Medical Aid in Dying – Laws in a few states allow physician aided death for those who choose to end their lives rather than suffer due to terminal illness with accompanying intractable symptoms. Also see Voluntary Stopping of Eating and Drinking (VSED).
Medical Power of Attorney (MDPOA) – A document that allows an individual to appoint someone else to make decisions about his or her medical care if he or she is unable to communicate. This type of advance directive may also be called a healthcare proxy, durable power of attorney for healthcare or appointment of a healthcare agent. The person appointed may be called a healthcare agent, surrogate, attorney-in-fact or proxy.
MOST Form (Medical Orders for Scope of Treatment) – A physician’s ORDER filled out with the patient, detailing DNR, CPR, DNI status etc. for complex and advanced illnesses, the frail elderly or the terminally ill.
Palliative Care – A comprehensive approach to treating serious illness that focuses on the physical, psychological and spiritual, and existential needs of the patient. Its goal is to achieve the best quality of life available to the patient by relieving suffering and controlling pain and symptoms.
Power of Attorney – A legal document allowing one person to act in a legal matter on another’s behalf regarding to financial or real estate transactions.
Respiratory Arrest – The cessation of breathing – an event in which an individual stops breathing. If breathing is not restored, an individual’s heart eventually will stop beating, resulting in cardiac arrest.
Slow Medicine – Slow medicine urges our health care providers to “slow down” when considering care that may present more harm than good for the elderly. It educates patients and families how to push back against emergency room trips and hospitalizations designed for those with treatable illnesses. The inevitable erosion of advanced age is not cause for presuming immortality and inflicting futile care on our most vulnerable.
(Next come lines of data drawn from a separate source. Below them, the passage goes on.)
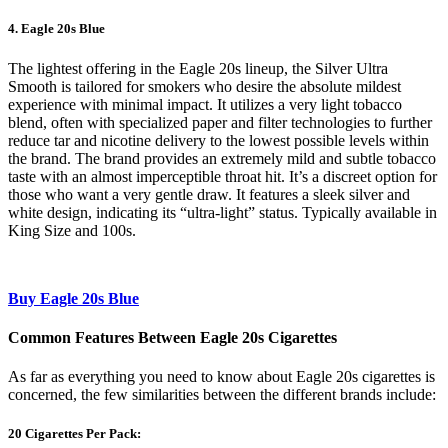
4. Eagle 20s Blue
The lightest offering in the Eagle 20s lineup, the Silver Ultra
Smooth is tailored for smokers who desire the absolute mildest
experience with minimal impact. It utilizes a very light tobacco
blend, often with specialized paper and filter technologies to further
reduce tar and nicotine delivery to the lowest possible levels within
the brand. The brand provides an extremely mild and subtle tobacco
taste with an almost imperceptible throat hit. It’s a discreet option for
those who want a very gentle draw. It features a sleek silver and
white design, indicating its “ultra-light” status. Typically available in
King Size and 100s.
Buy Eagle 20s Blue
Common Features Between Eagle 20s Cigarettes
As far as everything you need to know about Eagle 20s cigarettes is
concerned, the few similarities between the different brands include:
20 Cigarettes Per Pack:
Surrogate Decision-making – Surrogate decision-making laws allow an individual or group of individuals (usually family members) to make decisions about medical treatments for a patient who has lost decision-making capacity and did not prepare an advance directive. A majority of states have passed statutes that permit surrogate decision making for people without advance directives.
Ventilator – A ventilator, also known as a respirator, is a machine that pushes air into the lungs through a tube placed in the trachea (breathing tube). Ventilators are used when a person cannot breathe on his or her own or cannot breathe effectively enough to provide adequate oxygen to the cells of the body or rid the body of carbon dioxide.
Voluntary Stopping of Eating and Drinking (VSED) – Legal in all states, decision to stop all intake (including fluids) to allow natural death. For more information visit the website andChoices.org.
Withholding or Withdrawing Treatment – Forgoing life-sustaining measures or discontinuing them after they have been used for a certain period of time.
Source: National Hospice and Palliative Care Organization – NHPCO.org
In the past few decades, medical science has rendered obsolete centuries of experience, tradition, and language about our mortality and created a new difficulty for mankind: how to die.